• Try it
What appears from the first line of the data below through the line containing "OTHER BIOLOGICS WITH POTENTIAL", both included, should be copied exactly, and nothing else.

=======

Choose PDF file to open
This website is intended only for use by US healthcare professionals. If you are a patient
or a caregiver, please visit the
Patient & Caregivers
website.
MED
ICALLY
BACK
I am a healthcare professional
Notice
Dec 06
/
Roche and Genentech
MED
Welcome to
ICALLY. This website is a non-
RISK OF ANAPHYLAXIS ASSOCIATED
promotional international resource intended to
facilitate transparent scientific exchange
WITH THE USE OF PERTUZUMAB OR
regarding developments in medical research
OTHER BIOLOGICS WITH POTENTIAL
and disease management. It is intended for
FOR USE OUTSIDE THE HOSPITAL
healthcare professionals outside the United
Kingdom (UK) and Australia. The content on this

=======

• Exercise result
Choose PDF file to open
This website is intended only for use by US healthcare professionals. If you are a patient
or a caregiver, please visit the
Patient & Caregivers
website.
MED
ICALLY
BACK
I am a healthcare professional
Notice
Dec 06
/
Roche and Genentech
MED
Welcome to
ICALLY. This website is a non-
RISK OF ANAPHYLAXIS ASSOCIATED
promotional international resource intended to
facilitate transparent scientific exchange
WITH THE USE OF PERTUZUMAB OR
regarding developments in medical research
OTHER BIOLOGICS WITH POTENTIAL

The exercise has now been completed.